Spikey Profiles

Understanding Spikey Profiles - Why They Matter More Than We Realise

Stevie Whitby

9/23/20253 min read

a close up of a green plant with small leaves
a close up of a green plant with small leaves

My good friend Andrew Whitehouse, first introduced me to the concept of spikey profiles, and ever since that conversation, I’ve wondered why we rarely hear them mentioned.

Because once you understand what a spikey profile is, suddenly so much makes sense - about yourself, about your children, about the people you work with, and about how we should be supporting neurodivergent minds in general.

We tend to talk about “functioning levels,” “age expectations,” or “ability groups,” but the truth is that none of those come close to describing how real humans actually learn, communicate, and cope. Spikey profiles, on the other hand, do.

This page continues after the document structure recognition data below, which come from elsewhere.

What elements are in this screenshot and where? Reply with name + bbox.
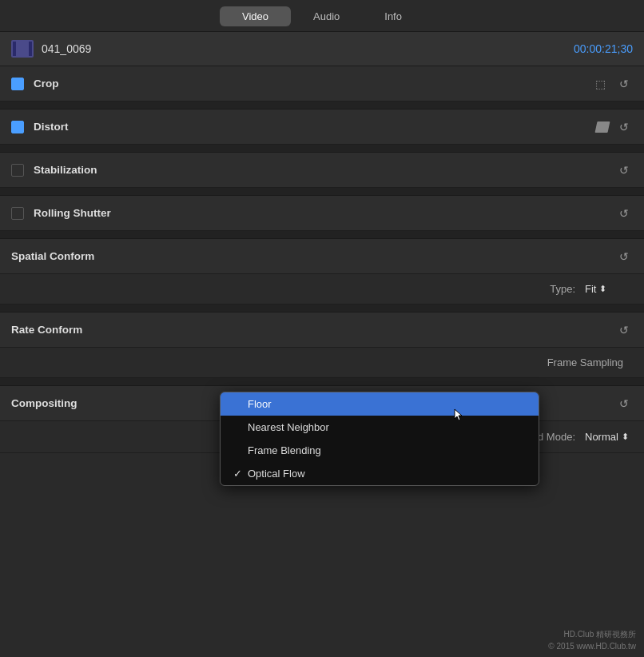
- dropdown-item-optical-flow[interactable]: ✓ Optical Flow: [221, 462, 539, 485]
- nearest-neighbor-check-icon: [233, 421, 248, 433]
- rate-conform-reset-icon[interactable]: ↺: [615, 321, 633, 339]
- frame-sampling-dropdown-menu: Floor Nearest Neighbor Frame Blending ✓ …: [220, 392, 539, 486]
- compositing-actions: ↺: [615, 395, 633, 412]
- file-left: 041_0069: [11, 40, 91, 58]
- distort-actions: ↺: [596, 118, 633, 136]
- frame-blending-label: Frame Blending: [248, 444, 321, 456]
- stabilization-actions: ↺: [615, 161, 633, 179]
- tab-info[interactable]: Info: [362, 6, 424, 26]
- file-row: 041_0069 00:00:21;30: [0, 31, 644, 66]
- spatial-conform-actions: ↺: [615, 248, 633, 265]
- spacer-1: [0, 102, 644, 110]
- crop-icon[interactable]: ⬚: [591, 75, 609, 93]
- crop-label: Crop: [34, 78, 591, 90]
- film-icon: [11, 40, 34, 58]
- frame-sampling-label: Frame Sampling: [11, 356, 633, 368]
- stabilization-reset-icon[interactable]: ↺: [615, 161, 633, 179]
- tab-audio[interactable]: Audio: [291, 6, 362, 26]
- rolling-shutter-reset-icon[interactable]: ↺: [615, 205, 633, 222]
- optical-flow-label: Optical Flow: [248, 468, 305, 480]
- dropdown-item-nearest-neighbor[interactable]: Nearest Neighbor: [221, 416, 539, 439]
- frame-blending-check-icon: [233, 444, 248, 456]
- tab-video[interactable]: Video: [220, 6, 291, 26]
- distort-label: Distort: [34, 121, 596, 133]
- section-rate-conform: Rate Conform ↺: [0, 313, 644, 348]
- blend-mode-value: Normal: [585, 431, 618, 443]
- blend-mode-dropdown[interactable]: Normal ⬍: [585, 431, 633, 443]
- type-value: Fit: [585, 283, 596, 295]
- crop-checkbox[interactable]: [11, 78, 24, 90]
- frame-sampling-row: Frame Sampling: [0, 348, 644, 378]
- optical-flow-check-icon: ✓: [233, 468, 248, 480]
- floor-check-icon: [233, 398, 248, 410]
- rolling-shutter-actions: ↺: [615, 205, 633, 222]
- section-spatial-conform: Spatial Conform ↺: [0, 239, 644, 274]
- blend-mode-chevron-icon: ⬍: [622, 432, 629, 442]
- spacer-2: [0, 145, 644, 153]
- rolling-shutter-checkbox[interactable]: [11, 207, 24, 220]
- spacer-5: [0, 305, 644, 313]
- section-crop: Crop ⬚ ↺: [0, 66, 644, 102]
- dropdown-item-floor[interactable]: Floor: [221, 392, 539, 416]
- watermark-line2: © 2015 www.HD.Club.tw: [548, 640, 636, 652]
- type-dropdown[interactable]: Fit ⬍: [585, 283, 633, 295]
- distort-reset-icon[interactable]: ↺: [615, 118, 633, 136]
- compositing-reset-icon[interactable]: ↺: [615, 395, 633, 412]
- watermark: HD.Club 精研視務所 © 2015 www.HD.Club.tw: [548, 628, 636, 652]
- stabilization-label: Stabilization: [34, 164, 615, 176]
- stabilization-checkbox[interactable]: [11, 164, 24, 177]
- floor-label: Floor: [248, 398, 272, 410]
- spacer-6: [0, 378, 644, 386]
- file-name: 041_0069: [42, 42, 91, 55]
- spatial-conform-reset-icon[interactable]: ↺: [615, 248, 633, 265]
- crop-reset-icon[interactable]: ↺: [615, 75, 633, 93]
- timecode: 00:00:21;30: [574, 42, 633, 55]
- dropdown-item-frame-blending[interactable]: Frame Blending: [221, 439, 539, 462]
- spatial-conform-label: Spatial Conform: [11, 250, 615, 262]
- watermark-line1: HD.Club 精研視務所: [548, 628, 636, 640]
- spatial-conform-type-row: Type: Fit ⬍: [0, 274, 644, 305]
- rolling-shutter-label: Rolling Shutter: [34, 207, 615, 219]
- section-distort: Distort ↺: [0, 110, 644, 145]
- type-label: Type:: [11, 283, 585, 295]
- distort-icon[interactable]: [595, 121, 610, 133]
- rate-conform-actions: ↺: [615, 321, 633, 339]
- section-stabilization: Stabilization ↺: [0, 153, 644, 188]
- nearest-neighbor-label: Nearest Neighbor: [248, 421, 329, 433]
- tab-bar: Video Audio Info: [0, 0, 644, 31]
- section-rolling-shutter: Rolling Shutter ↺: [0, 196, 644, 231]
- spacer-3: [0, 188, 644, 196]
- rate-conform-label: Rate Conform: [11, 324, 615, 336]
- spacer-4: [0, 231, 644, 239]
- type-chevron-icon: ⬍: [599, 284, 606, 294]
- crop-actions: ⬚ ↺: [591, 75, 633, 93]
- distort-checkbox[interactable]: [11, 121, 24, 133]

So what exactly is a spikey profile?

A spikey profile describes someone whose abilities vary widely across different areas. Instead of a straight, even line, their developmental or cognitive profile is full of peaks and dips - spikes.

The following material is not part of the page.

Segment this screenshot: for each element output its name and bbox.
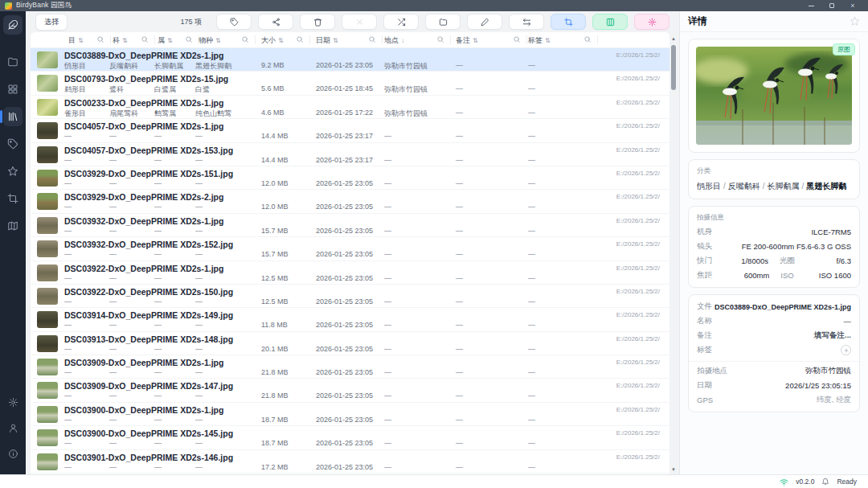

Most neurodivergent people (and honestly, plenty of neurotypical people too) show this pattern. Someone might be:

  • Exceptional at problem-solving but struggle with organisation

  • Brilliant with language but overwhelmed by sensory input

  • Great at remembering facts but unable to start tasks

  • Highly empathetic but unable to express emotions in conventional ways

  • Academically strong but socially exhausted

  • Very verbal one day but non-verbal the next

It’s dynamic, not fixed. It changes with stress, environment, safety, fatigue, sensory load, and emotional state.

In other words: capacity is not the same as consistency - and spikey profiles show us why.

Why are spikey profiles so important?

Because they explain a type of struggle that is often misunderstood.

When a child (or adult) has some standout strengths, people often expect those strengths to apply everywhere.

When a person can do something “sometimes,” professionals often assume they can do it all the time.

And when someone has a hidden disability - especially an internal one - those spikes and dips can go unnoticed or even punished.

Spikey profiles show us that:

  • Strengths do not cancel out needs

  • Competency in one area does not mean competency in all areas

  • “Inconsistent ability” is a legitimate and neurological experience

  • The environment can make the spikes sharper or smoother

  • Support must be flexible, individual, and responsive - not one-size-fits-all

This is why many neurodivergent individuals feel misunderstood. They often hear:

“You’re very capable, so why can’t you just…?”

“You did that yesterday - why not today?”

“You’re too smart to struggle with this.”

But the brain does not work in straight lines. It works in patterns - and for neurodivergent people, those patterns are often beautifully uneven.

The danger of ignoring spikey profiles

When professionals only look at averages or test scores, they miss what actually matters:

  • The gaps

  • The energy cost

  • The context

  • The support needs

  • A child might read at a high level but melt down after a noisy assembly.

  • An adult might appear articulate but cannot cope with unexpected change.

  • A teenager may mask socially but collapse emotionally when they get home.

If we overlook the spikes, we overlook the person.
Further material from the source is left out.